Aproveitamos o museu para revisar um pouco a história da Louis Vuitton: tudo começa com viagens de trem em que as pessoas precisam de malas para guardar suas coisas. Vuitton teve uma ideia genial: usar tecido em vez de couro para revestir as malas, é mais leve, durável, impermeável. Sua ideia foi copiada em todo lugar. Ele tenta se diferenciar colocando estampas listradas, depois o damier, mas é copiado novamente, então seu filho cria esses motivos japonisantes e o LV característico. Depois, as malas perderam o prestígio e eles se diversificaram oferecendo bolsas.
O que não nos disseram, mas li em outro lugar, é a compra nada esperada (nem desejável) da LV por Bernard Arnault… mas chiu! Como no caso da Dior, contemos como Christian Dior amava rosas, em vez de contar como a maison estava quase em ruínas quando o Sr. Arnault a comprou (fonte).

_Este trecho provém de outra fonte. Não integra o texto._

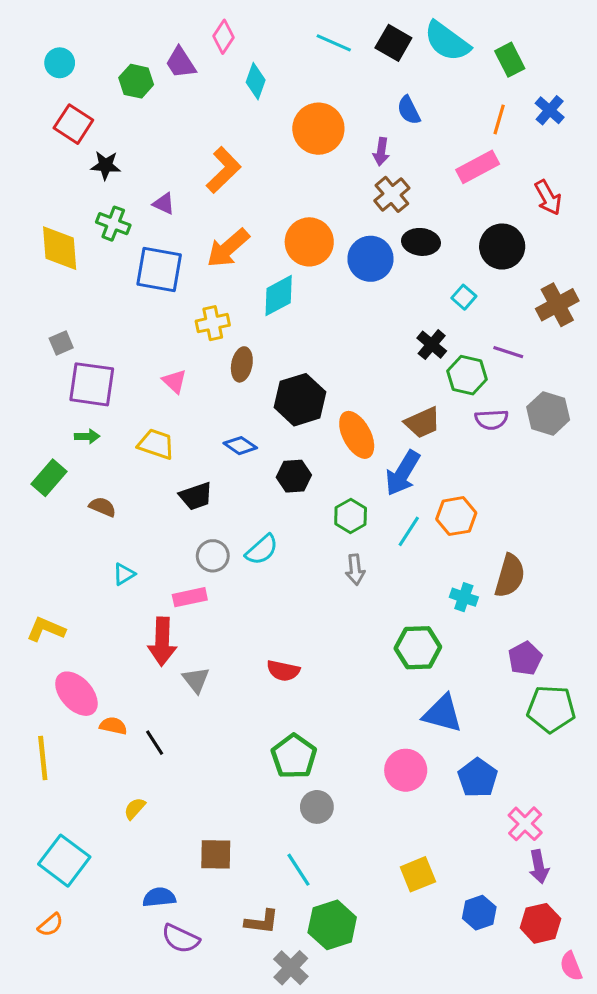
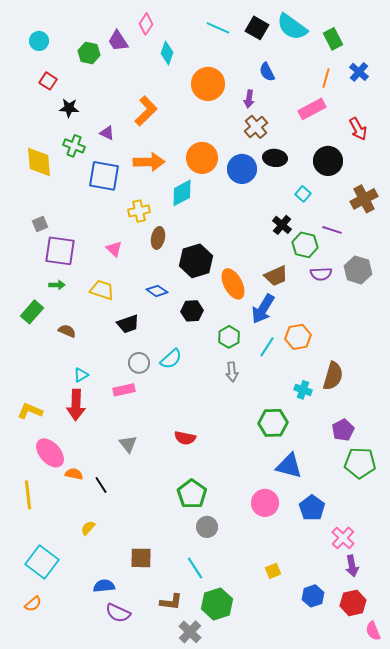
red square: (73, 124) -> (48, 81), size x0.7
orange arrow: (228, 248) -> (149, 162), turned -140
red arrow: (162, 642) -> (76, 405), moved
yellow square: (418, 874) -> (273, 571), size x0.7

Chiiiu!!
Louis Vuitton se orgulha de seu passado de seleiro, o que a diferencia de outras casas oriundas da sela (Hermès) ou da moda (Chanel). Recentemente, a LVMH comprou a Moynat, que também começou como seleiro. Não sei bem como conseguem posicionar a Moynat, mas por enquanto não está ganhando (falaremos sobre isso em outro artigo, pois também visitamos o ateliê da Moynat, fique ligado!).
Bem, gostei muito muito dessa visita! Nosso guia foi incrível, parece que ela já exerceu todas essas profissões antes de nos guiar pelo ateliê. Ela sabe nos dizer qual tarefa é difícil, qual material é necessário para cada tarefa… foi esplêndido!

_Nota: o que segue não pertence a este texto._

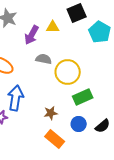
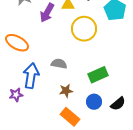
gray semicircle: (44, 59) -> (59, 64), moved
yellow circle: (68, 72) -> (84, 29), moved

No final, fomos convidados novamente à casa Vuitton para beber champanhe, da Veuve Clicquot (a senhora que se apressava a vender champanhe aos inimigos para que comemorassem sua (recém) vitória contra a França)… eu me diverti muito com essa escolha! Poderiam ter oferecido outra marca, mas não, era Veuve Clicquot.
Todos saímos com um pote de mel vindo dos telhados da casa.